Don’t Confuse Triplejack Poker With Roulette
Written by Tom Somach in Poker NewsBY TOM SOMACH
As more and more real-money Internet poker rooms either limit their customers bases to certain countries or shut down completely–because of legal pressures–another type of Internet poker room is becoming more and more popular.
So-called “free” poker sites that aren’t really free but get around the law by charging a “membership fee” to join the site and play for cash and prizes are popping up all over the Internet.
One such website–Triplejack (www.triplejack.com)–even goes so far as to refer to itself on its website as a “poker club.”
Because websites like Triplejack are technically not charging players for chips so they may play poker for cash, but instead are charging them a fee to then play free, many such websites feel bold enough to actually operate from the U.S., where laws against online gambling are in effect.
Triplejack, for example, is run from Coral Springs, Fla., while Bet Zip (www.betzip.com), a similar operation which PokerHelper.com previously profiled, operates from San Francisco, Calif.
One thing that makes Triplejack particularly unusual–perhaps unique–is a rule that bans players from confusing poker with roulette.
On a portion of the Triplejack website dedicated to “Triplejack Poker Rules,” an assortment of banned activities for players is listed.

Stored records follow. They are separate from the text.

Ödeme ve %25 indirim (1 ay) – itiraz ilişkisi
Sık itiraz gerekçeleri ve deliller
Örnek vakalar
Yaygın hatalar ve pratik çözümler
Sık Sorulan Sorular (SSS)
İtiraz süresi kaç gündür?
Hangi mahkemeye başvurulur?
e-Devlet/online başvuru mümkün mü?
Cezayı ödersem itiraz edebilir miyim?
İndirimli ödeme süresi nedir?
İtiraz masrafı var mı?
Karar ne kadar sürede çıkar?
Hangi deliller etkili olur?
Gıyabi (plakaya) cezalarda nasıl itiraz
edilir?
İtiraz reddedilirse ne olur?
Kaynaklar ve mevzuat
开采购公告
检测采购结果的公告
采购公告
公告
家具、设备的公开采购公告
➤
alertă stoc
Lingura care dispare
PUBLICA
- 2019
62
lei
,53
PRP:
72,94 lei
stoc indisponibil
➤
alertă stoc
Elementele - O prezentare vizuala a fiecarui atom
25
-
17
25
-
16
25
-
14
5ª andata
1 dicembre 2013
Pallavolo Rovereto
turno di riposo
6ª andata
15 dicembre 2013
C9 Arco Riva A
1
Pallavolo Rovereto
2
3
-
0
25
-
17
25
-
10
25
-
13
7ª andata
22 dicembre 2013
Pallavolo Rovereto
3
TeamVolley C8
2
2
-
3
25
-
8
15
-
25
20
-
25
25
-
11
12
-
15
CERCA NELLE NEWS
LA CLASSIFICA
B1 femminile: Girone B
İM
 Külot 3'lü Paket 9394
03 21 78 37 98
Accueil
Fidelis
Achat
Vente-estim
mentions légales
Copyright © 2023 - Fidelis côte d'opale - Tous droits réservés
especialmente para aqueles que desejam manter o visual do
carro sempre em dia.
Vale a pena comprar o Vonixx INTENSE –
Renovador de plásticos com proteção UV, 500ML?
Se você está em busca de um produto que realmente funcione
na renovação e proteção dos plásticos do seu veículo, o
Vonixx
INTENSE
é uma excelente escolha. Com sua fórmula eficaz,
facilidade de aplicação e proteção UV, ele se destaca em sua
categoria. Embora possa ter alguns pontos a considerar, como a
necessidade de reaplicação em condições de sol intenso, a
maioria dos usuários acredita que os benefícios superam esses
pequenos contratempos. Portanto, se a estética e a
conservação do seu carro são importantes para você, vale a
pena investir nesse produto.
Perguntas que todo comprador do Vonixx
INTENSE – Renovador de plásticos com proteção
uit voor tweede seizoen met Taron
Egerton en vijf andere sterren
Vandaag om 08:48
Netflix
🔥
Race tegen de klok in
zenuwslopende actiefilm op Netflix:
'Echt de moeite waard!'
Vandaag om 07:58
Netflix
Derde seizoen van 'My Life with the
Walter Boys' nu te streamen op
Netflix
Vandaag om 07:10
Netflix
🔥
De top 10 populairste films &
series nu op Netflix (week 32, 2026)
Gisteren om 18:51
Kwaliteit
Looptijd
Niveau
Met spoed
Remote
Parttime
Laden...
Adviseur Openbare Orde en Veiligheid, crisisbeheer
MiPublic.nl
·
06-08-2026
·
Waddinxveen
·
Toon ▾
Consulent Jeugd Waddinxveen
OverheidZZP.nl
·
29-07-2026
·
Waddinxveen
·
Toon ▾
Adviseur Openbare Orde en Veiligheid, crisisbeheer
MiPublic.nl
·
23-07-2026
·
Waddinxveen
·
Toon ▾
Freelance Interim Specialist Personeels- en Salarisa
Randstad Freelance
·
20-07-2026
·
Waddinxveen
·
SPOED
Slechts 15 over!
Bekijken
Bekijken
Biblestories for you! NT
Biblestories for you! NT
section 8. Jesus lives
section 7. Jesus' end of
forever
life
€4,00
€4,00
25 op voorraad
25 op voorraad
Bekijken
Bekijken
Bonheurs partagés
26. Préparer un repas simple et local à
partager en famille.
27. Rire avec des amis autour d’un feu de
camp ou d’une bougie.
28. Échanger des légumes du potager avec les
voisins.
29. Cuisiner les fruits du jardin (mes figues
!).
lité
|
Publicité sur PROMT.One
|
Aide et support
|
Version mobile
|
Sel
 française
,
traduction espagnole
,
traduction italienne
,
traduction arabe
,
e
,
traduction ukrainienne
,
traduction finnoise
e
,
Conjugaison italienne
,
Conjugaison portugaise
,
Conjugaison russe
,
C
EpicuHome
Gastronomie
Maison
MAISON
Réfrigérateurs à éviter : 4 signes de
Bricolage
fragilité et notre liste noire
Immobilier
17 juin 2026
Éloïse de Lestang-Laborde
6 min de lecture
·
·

One of those banned activities is: “going all-in on every hand, thus reducing each hand to a roulette game rather than poker.”
A website is free to make and enforce any rules it wants, of course.
But if a game it offers is being billed as no-limit Texas hold ‘em poker, even though players can’t go all-in whenever they want, then it isn’t really no-limit Texas hold ‘em or even poker, is it?
After all, isn’t that the essence of no-limit Texas hold ‘em–that any and all players can go all-in at any moment?
And isn’t that the basis for an excitement factor that no other form of poker holds?
It’s no accident that of all the different kinds of poker that exist, no-limit Texas hold ‘em is the one featured in the main event of tournaments such as the World Series of Poker.
Nor is it a fluke that 99% of the poker-playing you see on television is no-limit Texas hold ‘em.